Group of Canadian parliamentarians advocates more democratic global governance
"Friends of the UN" in the Canadian Parliament support a UN Parliamentary Assembly
Following the federal elections of October 2015, members of the Canadian House of Commons and the Canadian Senate came together on April 11 in Ottawa to re-establish a joint all-party group that deals with UN matters. The purpose of the Canadian Parliamentary Friends of the United Nations is to “support the UN’s current mandate and Canada’s involvement in the UN,” as the group’s co-chair Don Davies, a parliamentarian from Vancouver, explained.
“Important global issues need global cooperation and solutions. In the view of many Parliamentarians, we need to better understand, support, strengthen and improve the United Nations, our only truly global institution,” Mr. Davies said.
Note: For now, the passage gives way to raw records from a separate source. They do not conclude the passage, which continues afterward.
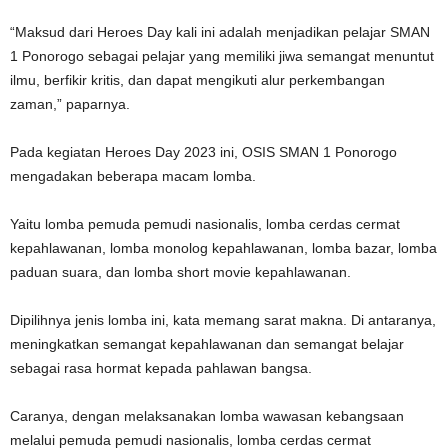
“Maksud dari Heroes Day kali ini adalah menjadikan pelajar SMAN
1 Ponorogo sebagai pelajar yang memiliki jiwa semangat menuntut
ilmu, berfikir kritis, dan dapat mengikuti alur perkembangan
zaman,” paparnya.
Pada kegiatan Heroes Day 2023 ini, OSIS SMAN 1 Ponorogo
mengadakan beberapa macam lomba.
Yaitu lomba pemuda pemudi nasionalis, lomba cerdas cermat
kepahlawanan, lomba monolog kepahlawanan, lomba bazar, lomba
paduan suara, dan lomba short movie kepahlawanan.
Dipilihnya jenis lomba ini, kata memang sarat makna. Di antaranya,
meningkatkan semangat kepahlawanan dan semangat belajar
sebagai rasa hormat kepada pahlawan bangsa.
Caranya, dengan melaksanakan lomba wawasan kebangsaan
melalui pemuda pemudi nasionalis, lomba cerdas cermat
The group decided to organize a delegation of eight to twelve parliamentarians who will visit the UN in late May. They will focus on two issues in particular. First is a look into the process for the selection of the UN Secretary-General. The next Secretary-General will be elected later this year. In a departure from past practice, the General Assembly is holding public meetings where UN members can question official candidates. The Canadian group’s members are interested in the efforts to make the selection process more transparent and democratic.
As part of its general interest in democratic global governance, the friends group also intends to explore support for the proposal to establish a UN Parliamentary Assembly (UNPA). “It is time to consider the creation of a democratic parliamentary assembly at the UN so that the voices of the people of every nation are reflected on the world stage,” Mr. Davies stated.
In 1993 and 2007, the Canadian House of Commons Foreign Affairs Committee endorsed the proposal for a UNPA. Approximately 130 current and former Canadian parliamentarians and Senators are on record as supporters of the international campaign. As a member of parliament, the newly elected Prime Minister, Justin Trudeau, signed the appeal for a UNPA in July 2010.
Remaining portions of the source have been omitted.